To me, this all seems very sensible. The part of the role of government is to seek Parliament’s permission to amend the law where it is shown to not work in the way intended or expected. We might question how government goes about this, which I will come back to, but this basic position is something I consider to be relatively uncontroversial.

It was therefore a bit of a shock to read an opinion piece penned by Sir Geoffrey Palmer suggesting that any law change would be a “constitutional outrage”. Sir Geoffrey’s concern seems to be that the law change could be used to take the Ruataniwha land swap decision again, this time with no grounds of appeal to get in the way. If this happened, it would nullify the Court’s decision as the law would allow land swaps to occur when it previously did not. Sir Geoffrey sees this as a kind of interference with a decision of New Zealand’s highest court, which the government ought to respect by simply accepting and getting on things.

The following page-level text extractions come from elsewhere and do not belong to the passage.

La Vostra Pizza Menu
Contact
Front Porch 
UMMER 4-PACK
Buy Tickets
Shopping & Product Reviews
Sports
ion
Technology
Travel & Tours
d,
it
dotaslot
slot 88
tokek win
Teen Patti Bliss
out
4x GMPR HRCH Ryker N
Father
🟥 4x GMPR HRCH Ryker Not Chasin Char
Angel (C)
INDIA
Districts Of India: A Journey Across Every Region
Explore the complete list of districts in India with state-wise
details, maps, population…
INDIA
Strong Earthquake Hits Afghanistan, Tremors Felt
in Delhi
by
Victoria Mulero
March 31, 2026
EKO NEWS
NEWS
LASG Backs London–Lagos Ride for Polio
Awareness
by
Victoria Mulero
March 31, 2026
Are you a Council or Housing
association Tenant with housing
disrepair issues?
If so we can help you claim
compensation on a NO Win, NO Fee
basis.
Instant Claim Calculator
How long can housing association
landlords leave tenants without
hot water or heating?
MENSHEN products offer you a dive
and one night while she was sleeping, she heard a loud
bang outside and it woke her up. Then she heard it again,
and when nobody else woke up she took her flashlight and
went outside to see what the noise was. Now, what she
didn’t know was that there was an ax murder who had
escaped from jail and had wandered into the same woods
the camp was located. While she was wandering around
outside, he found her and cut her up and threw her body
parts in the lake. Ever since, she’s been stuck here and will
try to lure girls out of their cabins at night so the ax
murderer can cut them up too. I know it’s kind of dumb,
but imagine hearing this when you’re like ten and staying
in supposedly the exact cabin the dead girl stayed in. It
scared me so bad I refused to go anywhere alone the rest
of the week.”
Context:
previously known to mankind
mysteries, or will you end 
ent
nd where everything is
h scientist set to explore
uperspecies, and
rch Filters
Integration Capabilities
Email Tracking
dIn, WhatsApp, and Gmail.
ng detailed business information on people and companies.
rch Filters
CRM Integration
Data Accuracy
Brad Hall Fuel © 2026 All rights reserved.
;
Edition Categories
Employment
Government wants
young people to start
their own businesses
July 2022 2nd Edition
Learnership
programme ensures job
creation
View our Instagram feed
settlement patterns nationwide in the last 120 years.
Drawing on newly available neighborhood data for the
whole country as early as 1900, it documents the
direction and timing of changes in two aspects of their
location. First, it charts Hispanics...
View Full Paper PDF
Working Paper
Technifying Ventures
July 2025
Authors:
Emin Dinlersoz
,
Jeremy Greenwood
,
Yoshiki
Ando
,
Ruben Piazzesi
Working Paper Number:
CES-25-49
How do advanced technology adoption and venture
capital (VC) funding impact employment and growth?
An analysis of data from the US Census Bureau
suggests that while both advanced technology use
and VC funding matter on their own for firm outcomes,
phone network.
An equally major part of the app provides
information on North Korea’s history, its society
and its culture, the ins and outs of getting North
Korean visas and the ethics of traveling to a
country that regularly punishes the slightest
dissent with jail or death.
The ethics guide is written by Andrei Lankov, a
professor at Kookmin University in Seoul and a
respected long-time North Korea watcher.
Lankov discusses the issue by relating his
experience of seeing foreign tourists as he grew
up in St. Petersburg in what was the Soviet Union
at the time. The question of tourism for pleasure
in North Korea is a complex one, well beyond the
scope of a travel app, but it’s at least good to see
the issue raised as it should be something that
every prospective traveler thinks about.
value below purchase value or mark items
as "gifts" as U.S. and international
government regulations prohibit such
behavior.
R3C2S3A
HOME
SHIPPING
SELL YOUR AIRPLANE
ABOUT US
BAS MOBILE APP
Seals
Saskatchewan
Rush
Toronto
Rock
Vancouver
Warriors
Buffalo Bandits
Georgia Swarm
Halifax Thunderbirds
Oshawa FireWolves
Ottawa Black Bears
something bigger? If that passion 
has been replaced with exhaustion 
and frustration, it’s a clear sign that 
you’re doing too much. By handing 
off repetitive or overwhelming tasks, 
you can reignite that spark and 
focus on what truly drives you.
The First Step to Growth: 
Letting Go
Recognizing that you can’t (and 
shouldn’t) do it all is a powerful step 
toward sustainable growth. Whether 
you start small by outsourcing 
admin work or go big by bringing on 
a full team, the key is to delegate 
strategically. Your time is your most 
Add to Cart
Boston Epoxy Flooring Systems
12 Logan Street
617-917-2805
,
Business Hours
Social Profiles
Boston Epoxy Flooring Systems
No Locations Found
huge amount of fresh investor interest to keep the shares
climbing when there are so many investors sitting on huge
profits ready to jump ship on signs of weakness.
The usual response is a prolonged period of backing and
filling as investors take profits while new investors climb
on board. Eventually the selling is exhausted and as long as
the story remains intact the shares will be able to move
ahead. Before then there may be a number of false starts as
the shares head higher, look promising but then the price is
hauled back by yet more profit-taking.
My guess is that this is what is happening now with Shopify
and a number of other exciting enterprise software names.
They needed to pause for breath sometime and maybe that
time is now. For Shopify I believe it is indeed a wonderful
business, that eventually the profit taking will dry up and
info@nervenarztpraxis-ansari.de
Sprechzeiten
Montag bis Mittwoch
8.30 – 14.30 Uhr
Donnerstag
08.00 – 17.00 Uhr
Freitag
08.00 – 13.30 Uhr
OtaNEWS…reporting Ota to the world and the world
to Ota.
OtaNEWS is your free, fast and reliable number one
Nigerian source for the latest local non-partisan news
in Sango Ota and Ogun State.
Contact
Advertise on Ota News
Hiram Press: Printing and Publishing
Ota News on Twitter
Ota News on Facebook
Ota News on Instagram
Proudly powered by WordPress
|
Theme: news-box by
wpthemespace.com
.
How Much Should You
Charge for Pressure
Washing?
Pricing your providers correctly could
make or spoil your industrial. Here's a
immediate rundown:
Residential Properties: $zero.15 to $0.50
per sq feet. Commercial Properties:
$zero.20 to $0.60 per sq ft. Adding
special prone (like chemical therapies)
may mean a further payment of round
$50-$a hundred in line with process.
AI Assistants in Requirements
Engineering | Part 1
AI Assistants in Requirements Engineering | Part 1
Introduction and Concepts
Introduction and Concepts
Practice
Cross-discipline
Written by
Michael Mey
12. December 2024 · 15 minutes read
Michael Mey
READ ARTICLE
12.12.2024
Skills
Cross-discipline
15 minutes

Is there really any constitutional tension here of the kind that seems to have Sir Geoffrey so worked up? It’s hard to immediately see the issue. As I have already foreshadowed, there are no fundamental issues of constitutional importance involved. The government is not signalling a change to the constitution, merely a change is the law as it stands. And in the reports on the government’s position I have read, there is nothing to suggest that the law change will be specifically targeted to the Ruataniwha decision. That could look like direct interference in a way the crosses constitutional boundaries between government and the courts, but as already mentioned governments seek to change the law on a general basis all the time in response to court decisions that set inconvenient precedents.

So far, so good constitutionally. But I wonder if Sir Geoffrey’s concerns are actually more political than constitutional. That is, as I foreshadowed earlier, it may not be about what the government is doing, but how it is doing it. It suggests a certain degree of political arrogance, for example, for the government of the day to assume that it can simply change the law when it suits. This is a matter for Parliament, not the government, and while that distinction may be constitutional in nature the ability of the government of the day to carry the support of a majority of Parliament (or more technically the House of Representatives) to secure a change to the law is ultimately a political question. While there doesn’t seem to be a statement from the government to this effect, it could be inferred from the government’s previous practice in situations where it disagrees with court decisions (such as the family carer’s case) and the government’s apparent commitment to the Ruataniwha Water Storage Scheme. There might also be some concern at a political level because of certain statements of the Prime Minister in relation to the issue that are at best inaccurate and at worse misleading. While by no means determinative, these issues are indicative of a government predisposed to a certain outcome but are uncomfortable with the political scrutiny required to achieve that outcome.

The government’s response to the Supreme Court’s decision is arguably politically dubious but (so far, at least) a long way from constitutionally outrageous. There are important points to be made here to hold the government to account, but in my view terms like “constitutional outrage” should be reserved for the most serious matters when the fundamental aspects of our government are at stake. When such a respected member of our profession makes these types of claims I think they are taken very seriously, but I worry that there is also a risk that inappropriate use of strong constitutional critique makes that critique less effective when something constitutionally outrageous actually does occur. In the meantime, let's question the politics of the government's approach to the issue of land swaps rather than its constitutional merits.